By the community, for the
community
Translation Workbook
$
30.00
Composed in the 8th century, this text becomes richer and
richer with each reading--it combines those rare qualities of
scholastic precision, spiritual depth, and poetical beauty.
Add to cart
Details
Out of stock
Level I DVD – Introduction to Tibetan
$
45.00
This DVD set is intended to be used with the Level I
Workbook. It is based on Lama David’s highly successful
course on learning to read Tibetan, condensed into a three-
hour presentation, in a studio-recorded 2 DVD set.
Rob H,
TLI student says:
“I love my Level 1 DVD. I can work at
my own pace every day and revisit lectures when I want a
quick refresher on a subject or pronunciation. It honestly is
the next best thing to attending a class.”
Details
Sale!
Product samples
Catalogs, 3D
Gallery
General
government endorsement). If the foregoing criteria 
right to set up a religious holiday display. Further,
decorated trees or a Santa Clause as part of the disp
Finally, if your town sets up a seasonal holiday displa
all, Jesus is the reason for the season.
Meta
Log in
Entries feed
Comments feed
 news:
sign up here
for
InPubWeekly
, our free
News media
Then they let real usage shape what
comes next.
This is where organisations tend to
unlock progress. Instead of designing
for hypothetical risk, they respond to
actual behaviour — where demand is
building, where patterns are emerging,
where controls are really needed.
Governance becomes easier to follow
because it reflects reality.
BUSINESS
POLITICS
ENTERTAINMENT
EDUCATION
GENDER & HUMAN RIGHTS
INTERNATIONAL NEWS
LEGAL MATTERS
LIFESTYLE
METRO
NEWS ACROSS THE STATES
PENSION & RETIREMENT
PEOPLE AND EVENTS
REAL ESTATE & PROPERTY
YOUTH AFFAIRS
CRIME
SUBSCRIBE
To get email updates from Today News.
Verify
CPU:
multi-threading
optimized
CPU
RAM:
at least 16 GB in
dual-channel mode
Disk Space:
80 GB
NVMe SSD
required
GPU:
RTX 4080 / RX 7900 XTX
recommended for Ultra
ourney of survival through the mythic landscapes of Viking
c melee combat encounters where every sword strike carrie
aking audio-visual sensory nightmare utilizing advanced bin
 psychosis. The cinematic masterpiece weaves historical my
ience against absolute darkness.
────────────────────────────────────────
__EXERCISE PROMPT__: Copy nothing except the lines from the one holding "This is where organisations tend to" through the last line of the data above, and return them exactly.

__RESULT OF THE TASK__:
This is where organisations tend to
unlock progress. Instead of designing
for hypothetical risk, they respond to
actual behaviour — where demand is
building, where patterns are emerging,
where controls are really needed.
Governance becomes easier to follow
because it reflects reality.
BUSINESS
POLITICS
ENTERTAINMENT
EDUCATION
GENDER & HUMAN RIGHTS
INTERNATIONAL NEWS
LEGAL MATTERS
LIFESTYLE
METRO
NEWS ACROSS THE STATES
PENSION & RETIREMENT
PEOPLE AND EVENTS
REAL ESTATE & PROPERTY
YOUTH AFFAIRS
CRIME
SUBSCRIBE
To get email updates from Today News.
Verify
CPU:
multi-threading
optimized
CPU
RAM:
at least 16 GB in
dual-channel mode
Disk Space:
80 GB
NVMe SSD
required
GPU:
RTX 4080 / RX 7900 XTX
recommended for Ultra
ourney of survival through the mythic landscapes of Viking
c melee combat encounters where every sword strike carrie
aking audio-visual sensory nightmare utilizing advanced bin
 psychosis. The cinematic masterpiece weaves historical my
ience against absolute darkness.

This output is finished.